BeautifulSoup replace tag by raw xml without parsing/escaping

Question

Say I have xml like this (the real one is more complicated):

<a>
    <b>
        <c replace="alpha" />
    </b>
    <d>
        <c replace="beta"></c>
    </d>
</a>

I've parsed this with BeautifulSoup (lxml) since I can't use regex. Now I'm replacing the <c> with a string containing new valid xml that depends on the attribute. This isn't all that hard.

But I want to do it without parsing the new xml with BeautifulSoup. The reason is that I'm just going to prettify it right after. There are quite some tags being replaced by significant amounts of xml. It's not very performant parsing and then prettifying everything.

Is there something like a LiteralXmlPleaseDontParseThisTnx node? (I can't find it, they must have called it something else, and there are too many unrelated hits for 'raw html', 'unparsed html', 'literal hmtl'...).
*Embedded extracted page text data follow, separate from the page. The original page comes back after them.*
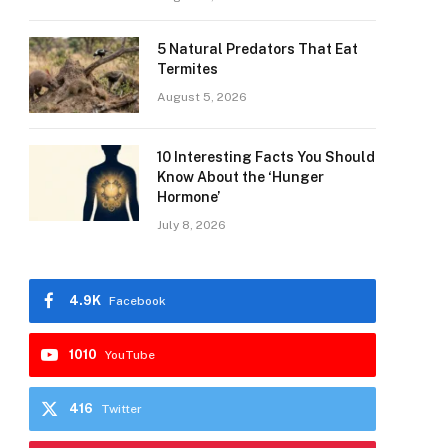
5 Natural Predators That Eat
Termites
August 5, 2026
10 Interesting Facts You Should
Know About the ‘Hunger
Hormone’
July 8, 2026
4.9K
Facebook
1010
YouTube
416
Twitter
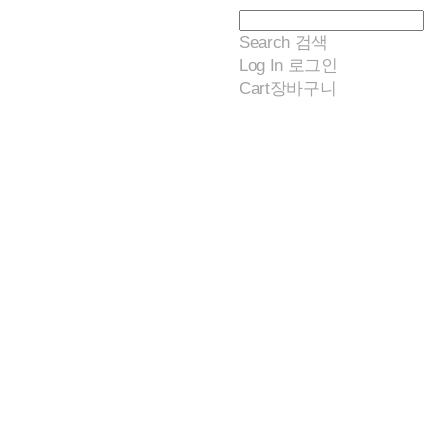
Search
검색
Log In
로그인
Cart
장바구니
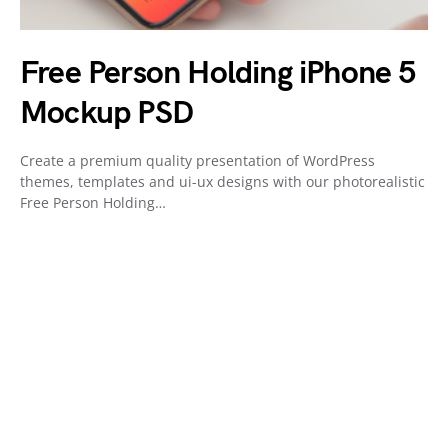
Free Person Holding iPhone 5
Mockup PSD
Create a premium quality presentation of WordPress
themes, templates and ui-ux designs with our photorealistic
Free Person Holding…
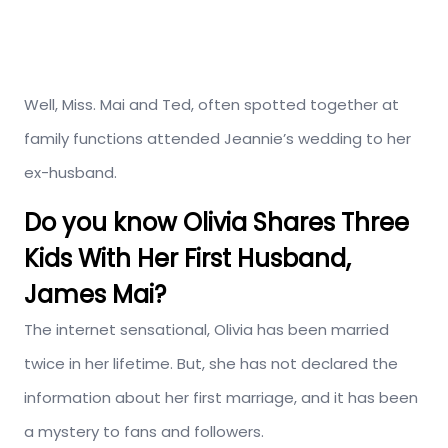
Well, Miss. Mai and Ted, often spotted together at
family functions attended Jeannie’s wedding to her
ex-husband.
Do you know Olivia Shares Three
Kids With Her First Husband,
James Mai?
The internet sensational, Olivia has been married
twice in her lifetime. But, she has not declared the
information about her first marriage, and it has been
a mystery to fans and followers.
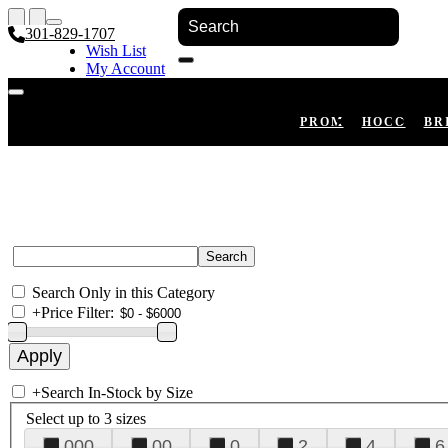
301-829-1707
Wish List
My Account
Shopping Cart
Register
Log In
PROM
HOCO
BR
Search Only in this Category
+
Price Filter:
+
Search In-Stock by Size
Select up to 3 sizes
000
00
0
2
4
6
Alternatively, is there a way to prettify the above xml and then insert the new xml in that as plain text (without making assumptions about the xml beyond being valid)?

Answer 1

BeautifulSoup is for parsing HTML. What you have is not HTML, but XML, so you probably shouldn't be using BeautifulSoup, but rather using lxml directly.

The lxml Element does have a replace method, but you must pass it an Element, not a string. It's unclear what you're trying to replace <c> with, but if you create your replacement value as an Element from the beginning you can do the replacement without parsing.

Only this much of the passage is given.